Cunin offers two recent examples - the multifunctional electric wheelchair and the intelligent mattress. The AFM found a prototype of a multifunctional wheelchair in development in Sweden. The chair can move a person from a sitting to a full standing position at the touch of a switch, as well as move him to a variety of heights and angles while still seated. It also allows someone to lie flat and transfer from the chair to a bed, and, of course, it allows movement from one place to another.

The AFM worked with the Swedish manufacturer to further develop the chairs and then began importing them into France. They sell for about $20,000 to $30,000 each, and they're not covered by the national health insurance program. But, Cunin says, if the AFM can help develop a larger market, the price will come down.

The AFM also worked with industry to develop the so-called intelligent mattress, which can be programmed to change the position of the person lying on it. This is especially vital during the night, when the paralyzed person needs to be moved perhaps 10 or 15 times to prevent bedsores and promote comfort -- making nights an ordeal for families. The intelligent mattress has pockets underneath it that alternately inflate and deflate. It can be programmed to do this automatically or at a signal from the person using it.
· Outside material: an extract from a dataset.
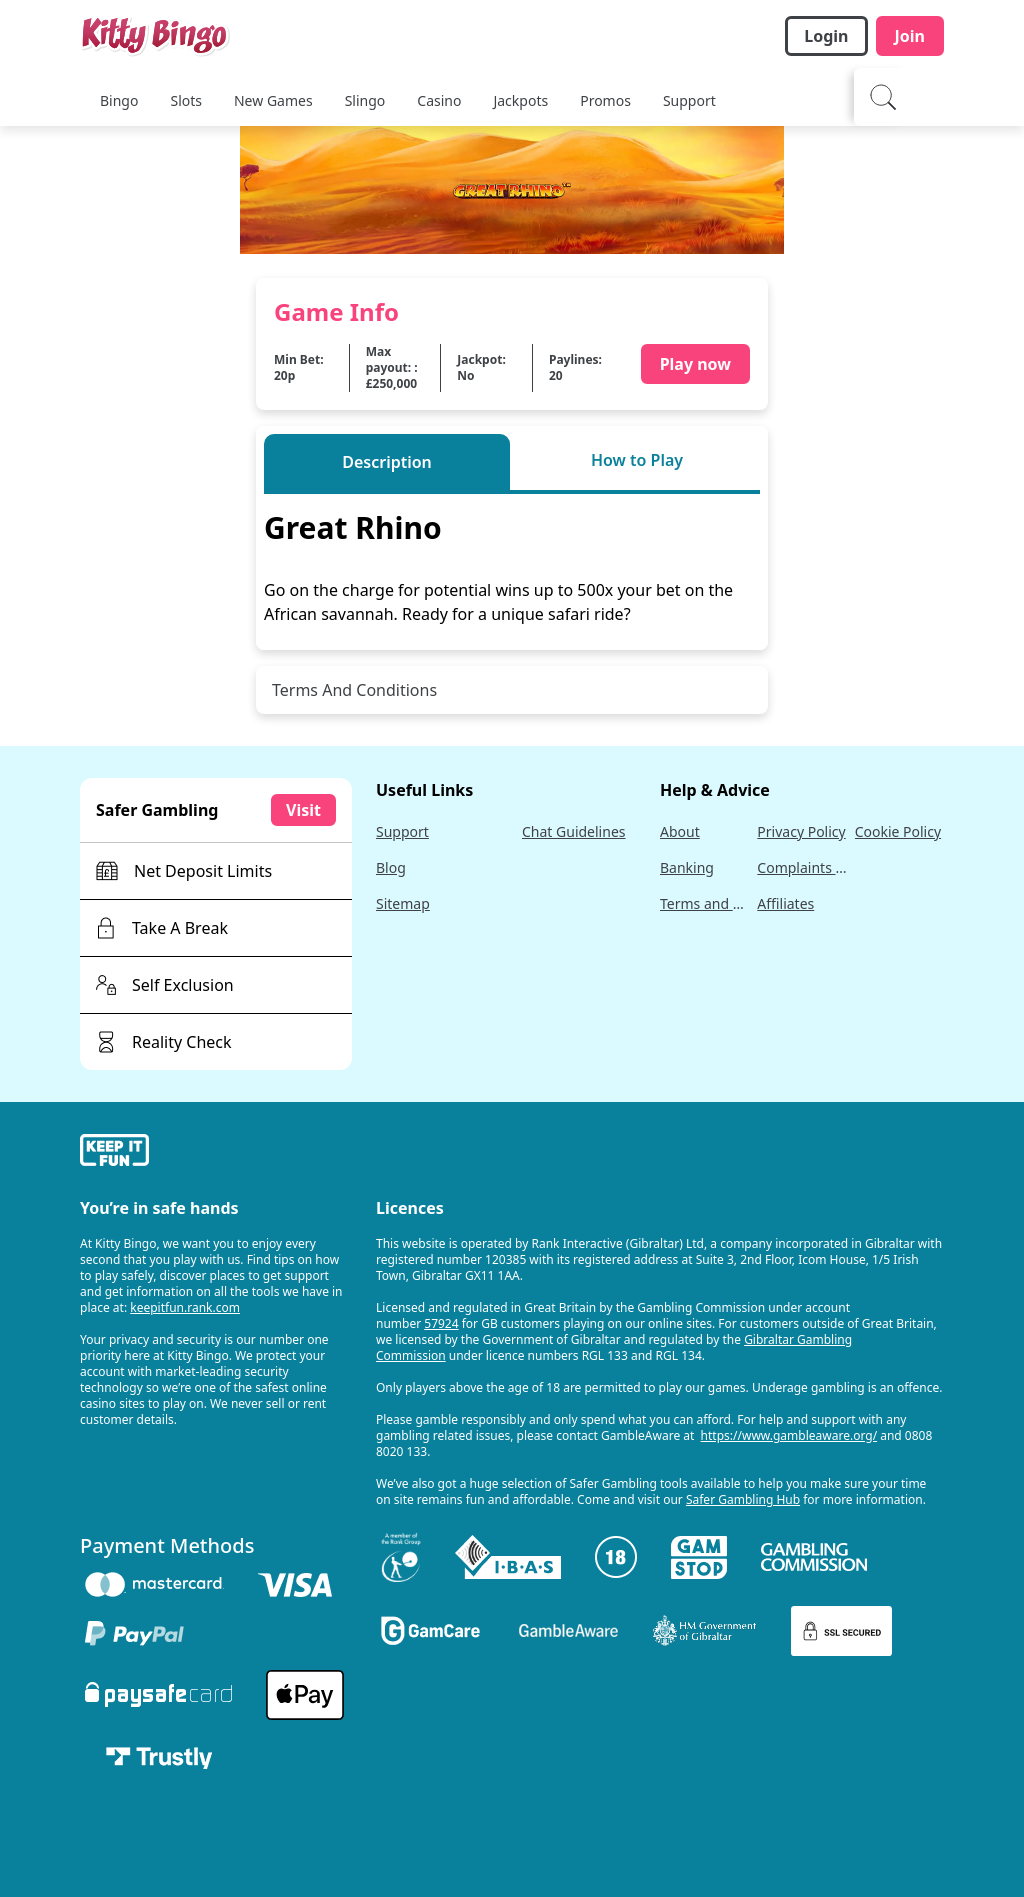 This screenshot has width=1024, height=1897. Describe the element at coordinates (704, 903) in the screenshot. I see `Terms and Conditions` at that location.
On a recent morning, about a dozen people with disabilities were testing new computer programs, another area of intense interest to Cunin's department. "Solitude," he says, "is the second enemy of myopathy. To be able to write, to exchange ideas with others, this is being an actor in one's life, not a passive participant."


OPENING SOCIETY'S DOORS

The French tradition has been to house people with disabilities in institutions, Cunin says. An important goal of the AFM has been to change this attitude, and the association works at the political and social level to integrate people with disabilities at all levels of society.

It recognizes that not everyone has the expertise or the energy to fight for his rights alone, even on the most local level. To help people get assistance from government agencies and other sources and move toward participation in the larger society, the AFM has stationed five or six specialized staff members in each of its 19 field offices.


AFM-supported meetings, teaching sessions and publications have helped doctors taken better care of people with neuromuscular diseases.

The staff members function somewhat like social workers, says Jean-Louis Sarran, the AFM's regional services director. "They help people do what they cannot do, or maybe cannot do today.

"Maybe they've been to the Social Security office 10 or 15 times, and they just can't do it again, at least not today." The social worker from the regional office, like an MDA program service coordinator, can step in and help.

"From 1958 to 1986, there was no one responsible for a unified approach to family problems," Sarran says. Problems with schools, the workplace and so forth were left dangling, as families were "bounced from one professional to another." After the 1987 telethon, the regional service system was set up to help solve this kind of problem.